The apartment I'm sitting in, with its exposed brick and actually functioning heating system and kitchen that fits more than one person, exists because I took a chance on myself. Because I worked my ass off at that soul-sucking marketing job during the day and wrote until my eyes burned at night. Because I refused to let what happened with Aston define me.

Well, I mean, I let it define my debut novel. But that's different.

That's art.

I pull up my sales dashboard again because apparently I'm a masochist who needs to see the numbers one more time. The graph shows a steady climb over the past three weeks, but the spike from today is almost vertical. Someone with a decent following must have recommended it, or maybe the algorithm gods finally smiled upon me.

Whatever it is, I'll take it.

My gaze drifts to the stack of printed manuscripts on my desk, the sequel I've been outlining. Jade's story doesn't end with Marcus's first betrayal, and neither does mine. There's more to tell, more to excavate from the messy, complicated truth of being young and in love with someone who wasn't ready to love you back.

Or maybe wasn't capable of it.

I still don't know which is worse.

Another review notification lights up my screen.

"The way Jade stands up for herself in the end gave me literal chills. This is what we need more of: women who don't just forgive and forget. Women who demand better."

My throat tightens. That scene. God, that scene nearly killed me to write. I'd cried through the entire first draft, then again during revisions, then once more when I read the final proof. Jade tells Marcus exactly what his abandonment cost her, doesn't pretty it up or minimize her pain to make him comfortable.

I wish I'd had the courage to do that at eighteen.

But I have it now. And that's something.

The string lights cast dancing shadows across my bookshelves, filled now with my own work alongside the authors who inspired me. Toni Morrison. Roxane Gay. Tayari Jones. Women who wrote truth wrapped in story, who didn't flinch from the hard stuff.

I'm not in their league. Not yet, maybe not ever.

But I'm on the shelf.

My phone buzzes again. This time it's a message from my mom: "Saw your book is doing well, baby! So proud of you. When are you coming home for Christmas?"

I smile and type back: "Thanks, Mom. Still figuring out dates. Love you."

What I don't tell her is that I might have to adjust my holiday plans if this book tour thing happens. That for the first time in my life, my career might actually require me to make sacrifices, to choose myself and my dreams over family obligation and expectation.

It feels good. Terrifying, but good.

I close my laptop and carry my mug to the kitchen, rinsing it in the sink while staring out at the snow-covered fire escape. A cat from one of the neighboring apartments picks its way carefully across the metal slats, and I wonder if it belongs to the mysterious tenant in 4B who I've never actually met.

The book tour email sits in my inbox, waiting for my response. Waiting for me to say yes to everything I've ever wanted.

There's no question what my answer will be.

I pad back to the living room and sink into the couch this time, pulling a knitted blanket over my legs. The one my grandmother made before she passed, all mismatched colors and dropped stitches and love woven into every imperfect row.

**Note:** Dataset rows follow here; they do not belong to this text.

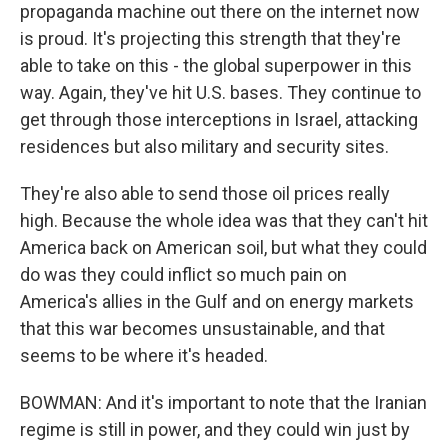
propaganda machine out there on the internet now
is proud. It's projecting this strength that they're
able to take on this - the global superpower in this
way. Again, they've hit U.S. bases. They continue to
get through those interceptions in Israel, attacking
residences but also military and security sites.
They're also able to send those oil prices really
high. Because the whole idea was that they can't hit
America back on American soil, but what they could
do was they could inflict so much pain on
America's allies in the Gulf and on energy markets
that this war becomes unsustainable, and that
seems to be where it's headed.
BOWMAN: And it's important to note that the Iranian
regime is still in power, and they could win just by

"We did it, Grandma," I whisper to the empty room.

Outside, the city hums with its usual Tuesday night energy. Somewhere out there, Aston Calloway is probably living his best life, completely unaware that I've turned our disaster of a relationship into a bestselling romance novel. Completely unaware that thousands of readers now know him as Marcus the Manipulator.

The thought should bother me more than it does.

But right now, wrapped in string lights and success and the sweet possibility of more, I can't bring myself to care what he knows or doesn't know.

This is my moment.

And I'm going to savor every second of it.